2013 Annual Report
1a.Objectives (from AD-416):
A multidisciplinary team involving USDA, Embrapa, JIRCAS, IRRI and Moi University will work on the identification and characterization of genes associated with maize P efficiency (tolerance to low P). The objectives for this research project include:
1. Pup-1 candidate gene identification in maize
2. QTL/gene mapping for P use efficiency in maize
3. Inheritance studies on maize root architecture under high and low P
4. Validation of maize Pup-1 candidate genes and if necessary, novel P efficiency QTL (if maize Pup1 homologues are not functional in P efficiency)
1b.Approach (from AD-416):
A multidisciplinary team involving USDA, Embrapa, JIRCAS, IRRI and Moi University will work on the identification and characterization of genes associated with maize P efficiency (tolerance to low P). Bioinformatics will be used to identify homologues of the rice Pup-1 (P uptake efficiency) gene in maize and a set of markers for these genes will be developed. An Embrapa inbred line panel that was developed for breeding for P efficiency be phenotyped in the field for this trait measured as grain yield under contrasting P conditions and in the greenhouse/lab for root architecture traits; also the Buckler association panel will be phenotyped for P efficiency and root architecture traits in the green house/lab at USDA-ARS. Finally, a maize RIL population from the cross of a highly P efficient tropical maize line (L3) with a P inefficient line (L22) will be phenotyped to identify QTLs for P acquisition, internal P efficiency and root architecture traits. Also, candidate genes for p efficiency will be mapped on the same RIL population, in order to verify the co-segregation of Pup-1 homologs with QTLs for different P-efficiency traits. Finally, association analysis using Embrapa’s elite inbred lines panel and the Buckler maize association panel will be carried out to validate candidate genes.
Our initial research involved bioinformatics-based search of maize homologs using the rice phosphate (P) acquisition efficiency gene, OsPSTOL1 as the query.

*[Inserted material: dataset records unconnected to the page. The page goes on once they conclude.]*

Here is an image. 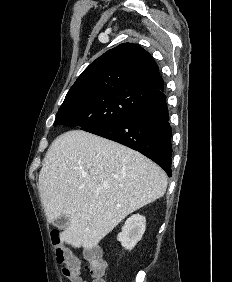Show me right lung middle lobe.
I'll return each mask as SVG.
<instances>
[{"label":"right lung middle lobe","mask_w":232,"mask_h":282,"mask_svg":"<svg viewBox=\"0 0 232 282\" xmlns=\"http://www.w3.org/2000/svg\"><path fill=\"white\" fill-rule=\"evenodd\" d=\"M147 94L130 89L86 93L64 100L54 126H77L82 130L114 124L153 106Z\"/></svg>","instance_id":"obj_1"}]
</instances>
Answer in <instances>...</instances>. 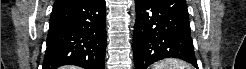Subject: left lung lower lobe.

This gene is responsible for the rice P efficiency (which is ability to maintain yields under low P soil conditions) QTL, Pup1 (P uptake 1). This analysis identified four predicted genes in the maize genome sharing more than 65% of sequence identity with OsPSTOL1, which are our initial candidate genes for analysis. These genes are located on chromosomes 3, 4 and 8. Genetic markers (SNPs or single nucleotide polymorphisms) diagnostic for these 4 genes between the parents of a maize genetic mapping population were identified and converted to a type of genetic marker that was used to map their physical position on the maize genome. We identified maize lines that carry interesting versions of the maize PSTOL1 genes and these maize lines are being grown on nutrient sufficient and low P soils to see if any of these genes confer increases in yield on the low P soil (increased P efficiency).